[Material supplied — start]
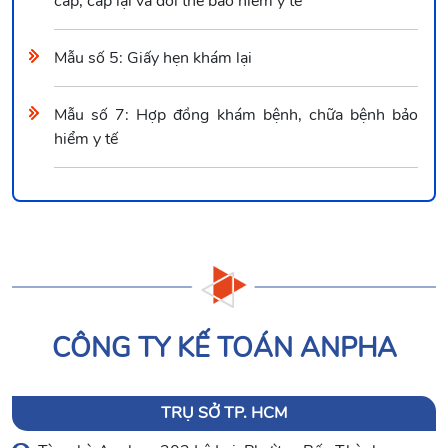
cấp, cấp lại và đổi thẻ bảo hiểm y tế
Mẫu số 5: Giấy hẹn khám lại
Mẫu số 7: Hợp đồng khám bệnh, chữa bệnh bảo
hiểm y tế
CÔNG TY KẾ TOÁN ANPHA
TRỤ SỞ TP. HCM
[Material supplied — finish]
→ Instructions for the task: All of the data needs repeating exactly, but the pictures do not.

→ Solution for this exercise:
cấp, cấp lại và đổi thẻ bảo hiểm y tế
Mẫu số 5: Giấy hẹn khám lại
Mẫu số 7: Hợp đồng khám bệnh, chữa bệnh bảo
hiểm y tế
CÔNG TY KẾ TOÁN ANPHA
TRỤ SỞ TP. HCM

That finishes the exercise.